A second factor behind the skyrocketing insurance cost is the old school itself, Mr. Owen said.

“The 1929 edition has a significant amount of wood framing in it, i.e. ceiling and joist structure,” he said. “That’s the reason we have that higher premium. And the town’s broker went to many, many companies and this is the best [rate] they could get.”

The select board approved the funding at its meeting on Jan. 11. The payment was the largest of a long string of recent invoices totaling more than $2.3 million for the school construction project, which has an $81 million budget funded by voter-approved bonds.

The select board also approved police chief Chris Habekost’s appointment of a new patrol officer. Forest Filler, currently employed by the Chilmark Police Department and Duke’s County Sheriff’s Department, will start his new job on the Tisbury force Jan. 29.

Along with his peace officer qualifications, the new recruit has achieved a number of other accomplishments, Chief Habekost said.

“Mr Filler has a masters degree in design and historic preservation, and he’s a skilled radio technician, [and] a good all-around person and member of our Island community,” Chief Habekost said.

In other business the select board agreed to a $30,000 contract with former building commissioner and zoning inspector Ross Seavey, to assist the building department for 10 to 15 hours a week while the town searches for his full-time replacement.

“This would run for about three to four months,” town administrator Jay Grande told the board, noting that building and zoning positions are hard to fill across the state.

“We want to get the right fit for the town of Tisbury,” he said.

Mr.
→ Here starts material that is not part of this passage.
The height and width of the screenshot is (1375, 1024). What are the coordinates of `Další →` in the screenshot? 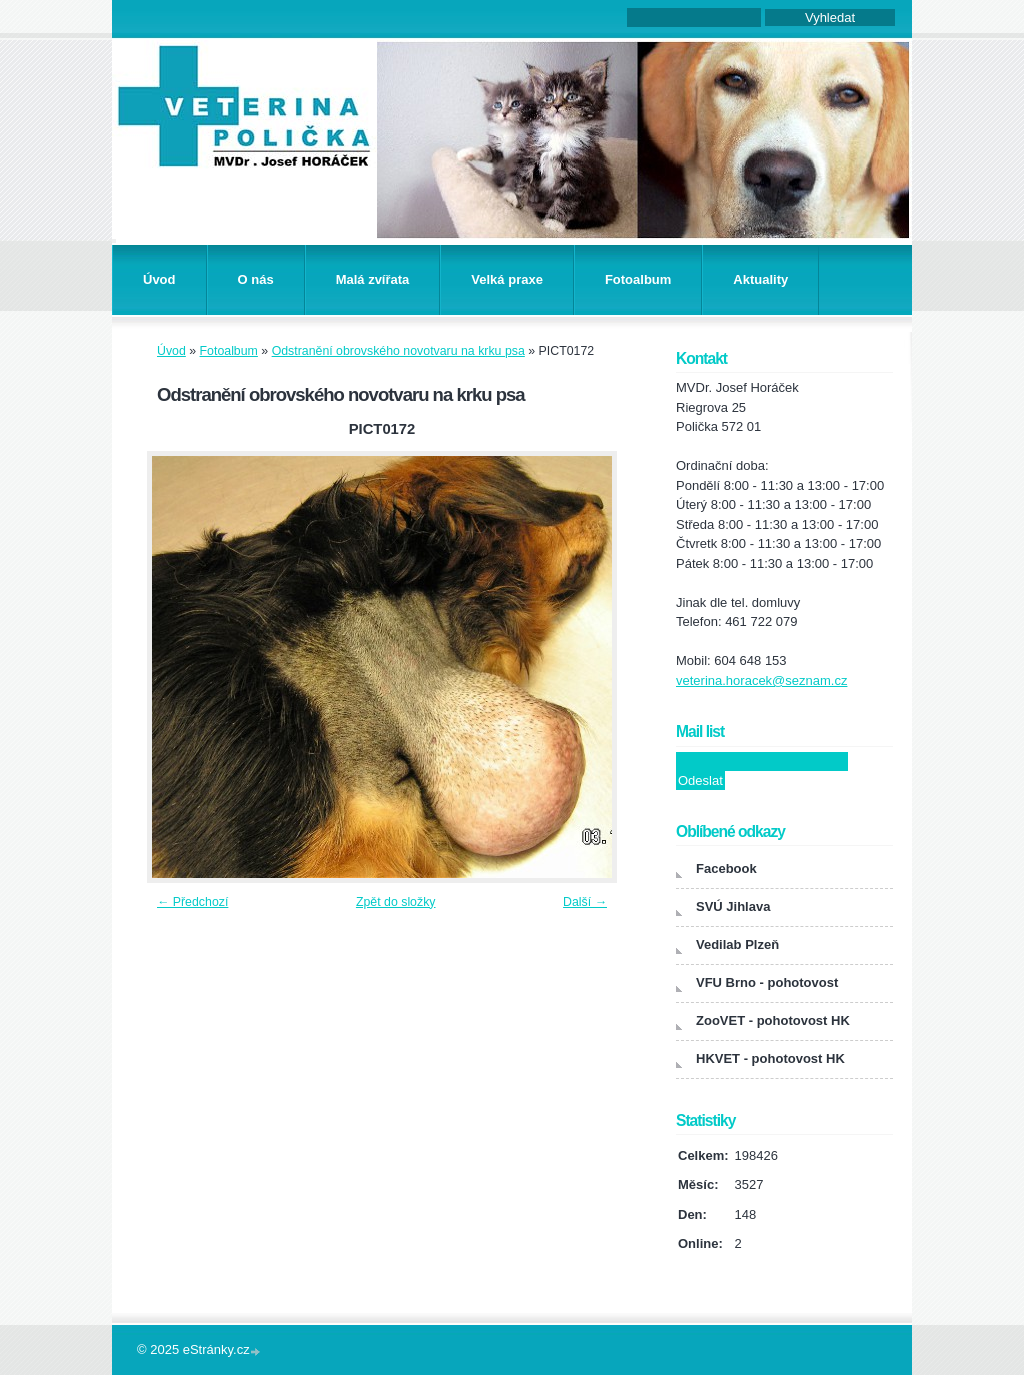 It's located at (585, 902).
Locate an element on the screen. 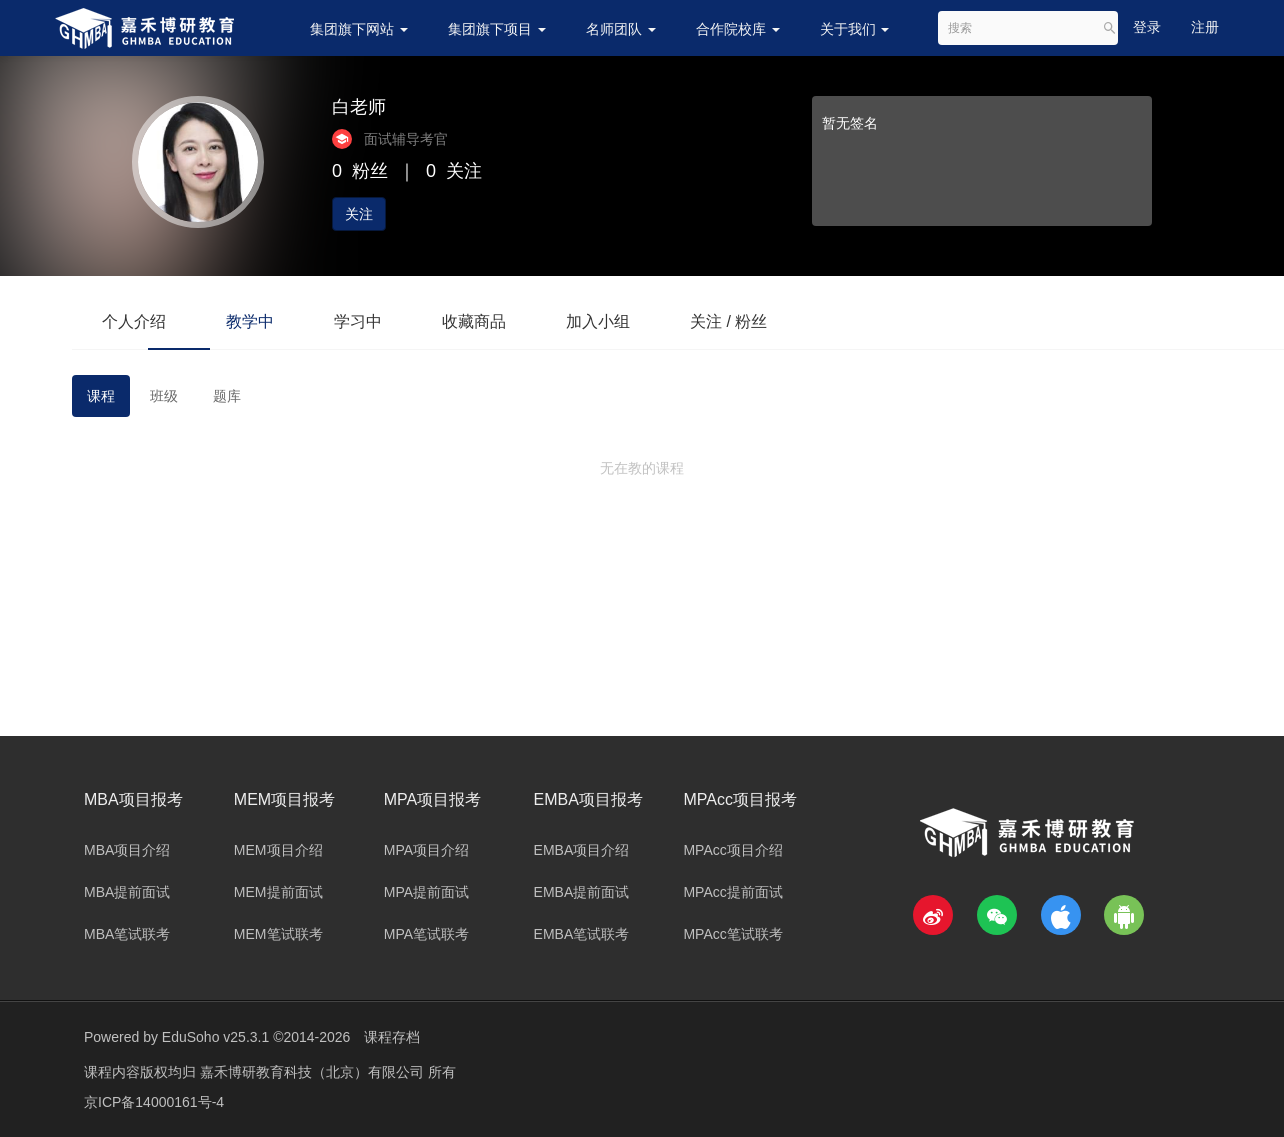 This screenshot has height=1137, width=1284. 课程 is located at coordinates (101, 396).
Grande also told the board that a long-awaited public hearing on the Massachusetts Department of Transportation’s future drainage improvements on Beach Road and State Road will show the town what the state is currently planning for the area, at a design stage of 25 per cent.

“We’ll all learn what’s going on,” he said.

The virtual hearing is set for Jan. 30 at 6:30 p.m. A link is posted on the town website.